Konuşarak Öğren'i Ücretsiz Deneyin
Dolaylı dolaysız yani İngilizce indirect direct cümleler İngilizce öğrenirken başlı başına irdelenen bir konudur. Kısaca direkt cümleler başkalarının söylediğini olduğu gibi naklettiğimiz cümlelerdir. Yani cümle hiçbir değişikliğe uğramaz. Endirekt cümlelerde ise cümle değişir.
İngilizce dolaylı dolaysız cümleler
Direkt (Dolaysız, doğrudan): Ali bana: “Yarın sinemaya gideceğim” dedi.
Endirekt (Dolaylı): Ali bana yarın sinemaya gideceğini söyledi.
Türkçede dolaylı dolaysız cümleler bu şekilde ifade ediliyor. Şimdi İngilizcede dolaylı dolaysız yani indirect ve direct cümleler nasıl kuruluyor örneklerle açıklayalım.
Direct (Doğrudan-dolaysız) Cümleler
Direkt cümleler söylendiği şekliyle aktarılır.
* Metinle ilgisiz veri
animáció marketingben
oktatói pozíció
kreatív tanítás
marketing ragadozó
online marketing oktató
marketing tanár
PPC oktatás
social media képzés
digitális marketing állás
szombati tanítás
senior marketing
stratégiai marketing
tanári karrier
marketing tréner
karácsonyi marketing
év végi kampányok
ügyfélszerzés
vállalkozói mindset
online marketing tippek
Sözü söyleyen kişinin söylediklerinin aynen yazıldığı bölümü yan cümle yani subordinate clause olarak tanımlanırken cümlenin tamamı ise ana cümle olarak tanımlanmaktadır. İngilizce direct cümlelerde yan cümle cümlenin sonundadır.
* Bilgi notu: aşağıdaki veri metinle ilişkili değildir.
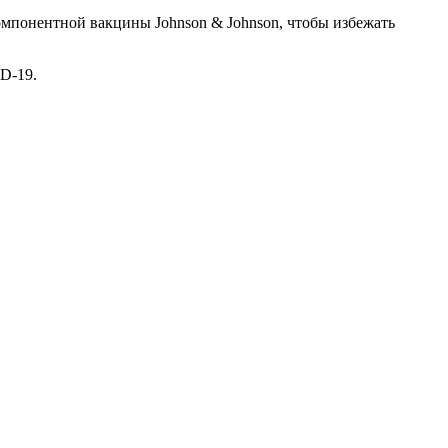
омпонентной вакцины Johnson & Johnson, чтобы избежать
D-19.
My mother told me: “I will go to the doctor tomarrow”
Annem bana: “Yarın doktora gideceğim” dedi.
My teacher asked me: “You did your homework ?”
Öğretmenim bana: “Ödevini yaptın mı” diye sordu.
Canan says: “I like to swim”
Canan “yüzmeyi severim” der.
His father asked me: “Where is Mehmet?”
Onun babası bana: “Mehmet nerede” dedi.
Indirect (Dolaylı) Cümleler
Cümlenin anlamını değiştirmeden kişinin duyduğunu kendi cümleleri ile aktarma şeklidir.
My mother told me she will go to the doctor tomarrow.
Annem bana yarın doktora gideceğini söyledi.
Canan says that she likes to swim.
Canan yüzmeyi sevdiğini söyler.
His father asked me that where was Mehmet?
Onun babası bana Mehmet’in nerede olduğunu sordu.
Direkt cümle endirekt cümleye nasıl çevrilir?
Direkt cümlenin endirekt cümleye çevrilmesinde dikkat edilmesi gereken en önemli nokta zamanlardır.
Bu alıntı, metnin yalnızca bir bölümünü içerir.